This is an admonition primarily to myself. You might also choose to do so.
You see ― I’m already putting it into practice.
No abiding (at the surface level)
If it’s worthwhile, it’s worthwhile. In such a case, abiding is not gentle but weak. [see: “Weak, Hard, Strong, Gentle“]
Also, showing that you will not simply abide is an invitation in its own right. It’s clear and door-opening communication that you find it worthwhile.
You may already feel that with ‘invite,’ I don’t mean just being nice. It’s also not harassing someone by invitations on and on. Please don’t try to manipulate.
To profoundly invite means to try to understand the other, overlap, and search for a more profound level upon which you can learn something new ― preferably also about yourself.
That way, also after some failure to find access, you can start with a new invitation.

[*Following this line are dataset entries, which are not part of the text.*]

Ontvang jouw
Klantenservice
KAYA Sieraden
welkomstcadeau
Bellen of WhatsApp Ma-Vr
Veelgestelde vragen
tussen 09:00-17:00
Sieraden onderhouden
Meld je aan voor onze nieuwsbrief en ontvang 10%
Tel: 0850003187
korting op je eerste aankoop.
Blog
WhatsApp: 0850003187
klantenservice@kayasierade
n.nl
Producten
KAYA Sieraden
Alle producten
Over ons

Whether it works this time or not, at least you’ve made some progress.
Form vs. intention
An invitation is not necessarily friendly at the surface. Also, to be friendly to the total person doesn’t necessarily mean being friendly to a mere-ego. To a person with substantial inner dissociation, the contrary may be the case. [see: “Inner Friend or Foe?“]

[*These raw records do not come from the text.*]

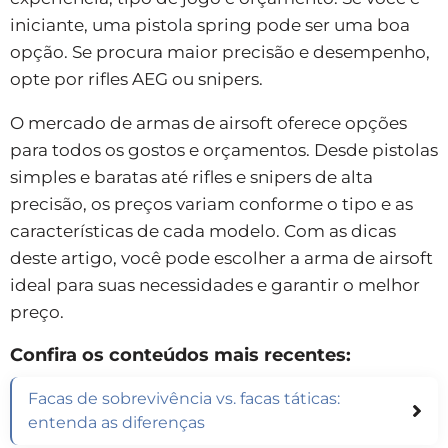
iniciante, uma pistola spring pode ser uma boa
opção. Se procura maior precisão e desempenho,
opte por rifles AEG ou snipers.
O mercado de armas de airsoft oferece opções
para todos os gostos e orçamentos. Desde pistolas
simples e baratas até rifles e snipers de alta
precisão, os preços variam conforme o tipo e as
características de cada modelo. Com as dicas
deste artigo, você pode escolher a arma de airsoft
ideal para suas necessidades e garantir o melhor
preço.
Confira os conteúdos mais recentes:
Facas de sobrevivência vs. facas táticas:
entenda as diferenças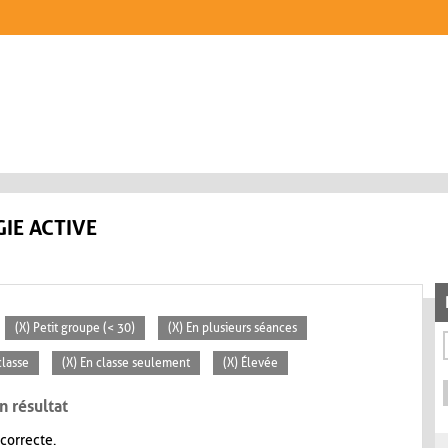
IE ACTIVE
(X) Petit groupe (< 30)
(X) En plusieurs séances
classe
(X) En classe seulement
(X) Élevée
n résultat
 correcte.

For instance, in Zen meditation, this can show itself so intensely that it appears crude and rude. You’re sitting there, and someone with a stick comes and hits you ― at your invitation, but still. Yet, good meditation is about being friendly above anything else. [see: “Meditation = Being Friendly“]
An invitation may take the form of a fight
This means fighting-for, not against.
For instance, a coach can fight for the well-being of his coachee. He may invite the coachee to do the same. Even so, the difference with fighting-against may be subtle. Wisdom is involved in making a clear distinction. Part of this lies in patience and deep listening ― never abiding. [see: “Deep Listening“]
This is a universe of autosuggestion, being profoundly inviting. [see: “Freedom + Direction = Invitation“]
The coachee is accepted as he is, as a total person, including his conscious wish to change. As this ideal can never be accomplished, it is a direction, something to strive for without frustration. [see: “Delayed Gratification, No Frustration“]
Encountering clear resistance, you may try to understand this also ― not thinking too rashly that you do. There may be quite some depth involved and intermingled associations.
In other words, sticky spaghetti. You may think you draw at one spaghetto, but you have the whole plate following behind it. That might be too much to handle.
It’s better to try to listen and learn, learn and listen until you need some feedback through the next invitation.
Resistance may hide during a fight. It only diminishes by itself.
It can be a lot of hard work.
But we aren’t afraid of that, are we?